Records contained in a dataset

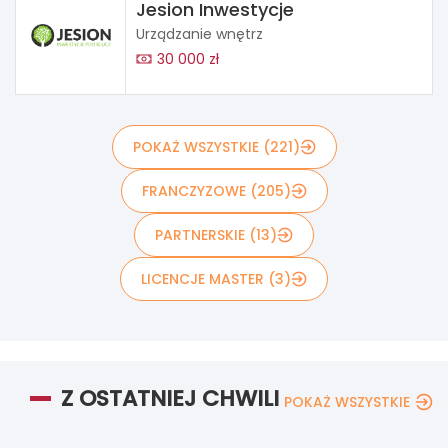
Jesion Inwestycje
Urządzanie wnętrz
30 000 zł
POKAŻ WSZYSTKIE (221)
FRANCZYZOWE (205)
PARTNERSKIE (13)
LICENCJE MASTER (3)
Z OSTATNIEJ CHWILI
POKAŻ WSZYSTKIE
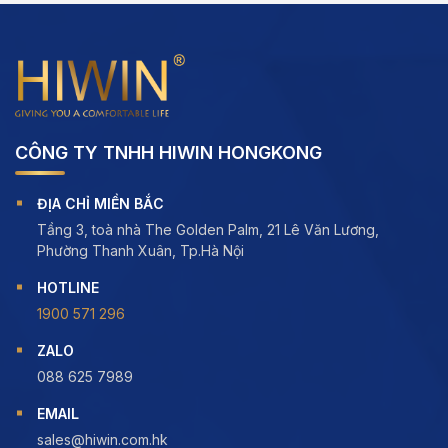
CÔNG TY TNHH HIWIN HONGKONG
ĐỊA CHỈ MIỀN BẮC
Tầng 3, toà nhà The Golden Palm, 21 Lê Văn Lương,
Phường Thanh Xuân, Tp.Hà Nội
HOTLINE
1900 571 296
ZALO
088 625 7989
EMAIL
sales@hiwin.com.hk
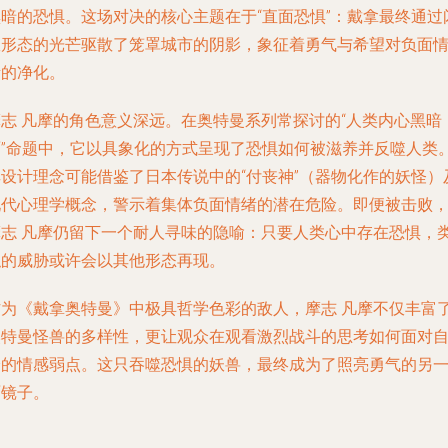
黑暗的恐惧。这场对决的核心主题在于“直面恐惧”：戴拿最终通过
耀形态的光芒驱散了笼罩城市的阴影，象征着勇气与希望对负面
绪的净化。
摩志 凡摩的角色意义深远。在奥特曼系列常探讨的“人类内心黑暗
面”命题中，它以具象化的方式呈现了恐惧如何被滋养并反噬人类
其设计理念可能借鉴了日本传说中的“付丧神”（器物化作的妖怪）
现代心理学概念，警示着集体负面情绪的潜在危险。即便被击败
摩志 凡摩仍留下一个耐人寻味的隐喻：只要人类心中存在恐惧，
似的威胁或许会以其他形态再现。
作为《戴拿奥特曼》中极具哲学色彩的敌人，摩志 凡摩不仅丰富
奥特曼怪兽的多样性，更让观众在观看激烈战斗的思考如何面对
身的情感弱点。这只吞噬恐惧的妖兽，最终成为了照亮勇气的另
面镜子。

Work required: Count the lines in the entries above that hold the string "POKAŻ", and give that count without any other text.

Completed task: 2